À côté de la richesse des analyses, quelques points interrogent : le fait de placer dans le sac un peu fourre-tout du « néolibéralisme » et du « new public management » internationaux l’approche par compétences ou le socle commun (notons d’ailleurs que la politique actuelle n’est pas en accord sur tout avec les institutions internationales, notamment pour le redoublement) ; une certaine ambigüité sur la distinction entre politiques conservatrices et progressistes ; une place finalement réduite accordée à la problématique des inégalités. Concernant la fast politique, peut-on complètement concilier l’idée de bricolage au gré des vents (électoraux notamment) et celle de puzzle (donc de dessein caché) ?

Des occasions sans doute de débats et de questionnements.

Jean-Michel Zakhartchouk

Questions à Xavier Pons

© DR.

Peut-on dire duquel des trois modèles relève la politique menée par l’actuel le gouvernement ?

La tendance est à aller vers le fast puzzling, mais on ne retrouve jamais un modèle unique dans une politique donnée. En outre, les trois modèles n’ont pas exactement le même statut dans l’ouvrage. Les deux premiers sont bien étayés par la recherche. Pour le troisième, on en a des prémices sous Sarkozy, des manifestations concrètes dans les réformes actuelles de l’enseignement primaire, par exemple, et on le retrouve dans d’autres pays, mais il n’y a pas encore beaucoup de travaux empiriques.

Derrière une même mesure annoncée par des gouvernements différents, on peut ne pas retrouver le même modèle de fabrique. Prenons l’exemple de l’autonomie des établissements, aujourd’hui des écoles primaires, que le gouvernement actuel veut développer avec L’école du futur. Dans les années 70, elle était portée pour décommunautariser et contourner une régulation bureaucratique, mais aujourd’hui, on est sur l’importation d’une solution qui circule intensément au niveau international, censée résoudre beaucoup de problèmes différents.

Les réformes peuvent se ressembler d’un gouvernement à l’autre mais ne pas suivre le même modèle, avec des acteurs différents et qui n’ont pas la même vision des problèmes.

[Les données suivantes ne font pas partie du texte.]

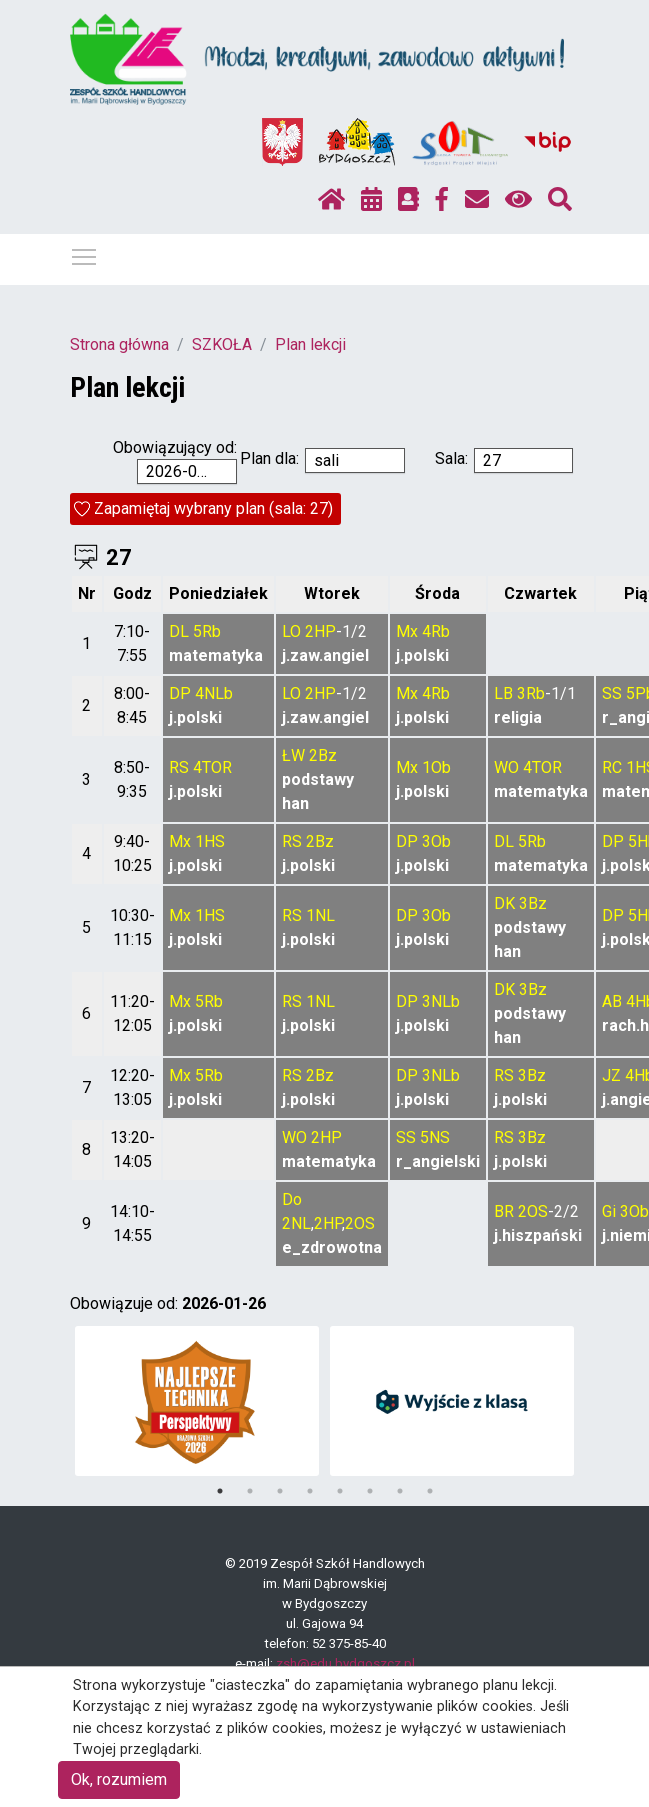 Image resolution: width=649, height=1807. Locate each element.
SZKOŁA (222, 344)
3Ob (436, 841)
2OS (360, 1223)
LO (291, 631)
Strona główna (119, 344)
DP (180, 693)
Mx (407, 631)
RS (179, 767)
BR (504, 1211)
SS (612, 693)
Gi (609, 1211)
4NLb (214, 693)
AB (612, 1001)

Est-ce que les experts internationaux ont aujourd’hui une influence décisive ?

Je pointe dans le livre le fait que, d’un modèle à l’autre, les gouvernants n’utilisent pas les mêmes sources. Le propre de la décommunautarisation, c’est d’aller chercher ailleurs que dans la communauté de politique publique, de prendre comme références de nouveaux acteurs, des experts internationaux, des consultants, des think tanks, et même de nouveaux chercheurs ou des pans de recherche qu’on connaissait moins jusque-là, comme les neurosciences ces dernières années. On n’obtient pas du tout la même vision des problèmes et des solutions à y apporter. Cela peut expliquer pourquoi on a de plus en plus de réformes qui apparaissent déconnectées ou décontextualisées, parce que, dans la fabrique actuelle, les acteurs professionnels sont moins centraux par rapport à d’autres observateurs du système éducatif.

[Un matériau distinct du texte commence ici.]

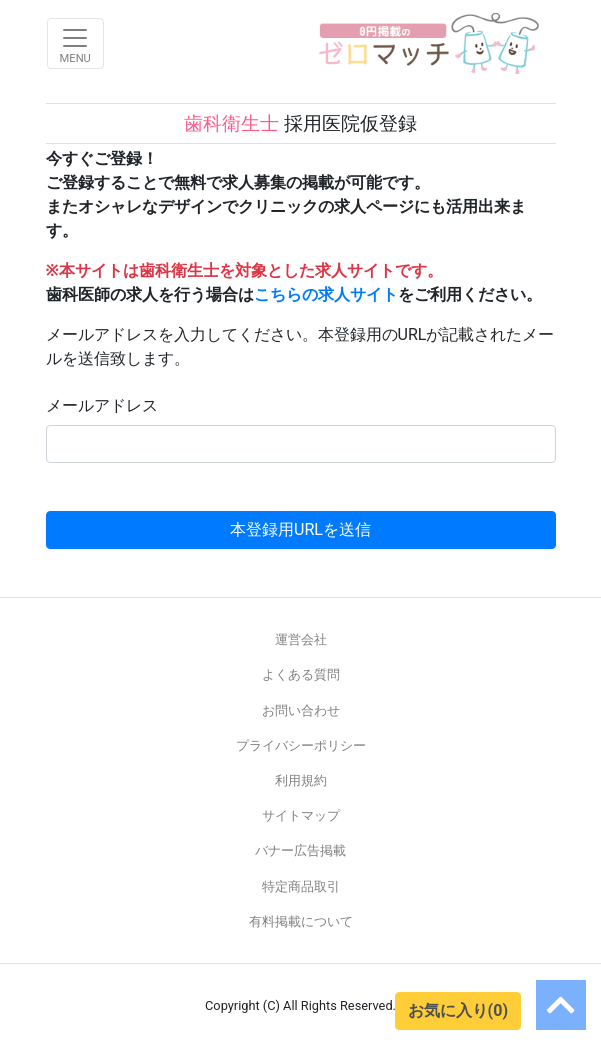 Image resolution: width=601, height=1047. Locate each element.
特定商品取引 (301, 886)
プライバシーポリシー (301, 745)
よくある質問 (301, 674)
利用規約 (301, 780)
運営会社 (301, 639)
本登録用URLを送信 (300, 529)
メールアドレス (102, 405)
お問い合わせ (301, 710)
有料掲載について (301, 921)
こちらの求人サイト (326, 294)
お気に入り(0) (458, 1010)
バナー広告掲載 (300, 850)
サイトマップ (301, 815)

Avec Hélène Buisson-Fenet, Christian Maroy et d’autres, nous avons souvent identifié l’européanisation ou l’internationalisation comme une source d’inflexion, sans jamais qu’un gouvernement s’aligne complètement sur une norme internationale. Il y a une stratégie de légitimation des gouvernants, qui argumentent leurs réformes comme cela, mais, en réalité, on alterne, on infléchit une trajectoire de réforme longue, dictée par l’histoire du système scolaire concerné. Ainsi, le socle commun est une réponse française à un long débat sur le collège unique.

Dans quel modèle retrouve-t-on le plus un populisme éducatif, concept que vous avez développé depuis quelques années ?

On peut trouver des liens avec les trois modèles, mais je l’avais plutôt perçu comme dérive possible du modèle de la décommunautarisation, dans le but d’affaiblir le pouvoir de la communauté éducative. Il y a un aspect positif à ce modèle, cela contribue à démocratiser les politiques éducatives. Mais l’extrême politisation de ce modèle fait que l’on dérive beaucoup plus vite sur des enjeux de valeurs, des rapports de force entre idéaux politiques.

C’est un signe de santé démocratique, mais cela risque d’aboutir à des programmes d’action politique déconnectés des problèmes réels. On l’avait vu il y a quelques années avec l’absentéisme scolaire et la suppression ou suspension des allocations familiales. Cela permet de structurer une controverse dont on maitrise les tenants et aboutissants, mais c’est déconnecté de ce que les acteurs peuvent en dire et des problèmes réels. L’uniforme obéit très bien aussi à cette logique-là.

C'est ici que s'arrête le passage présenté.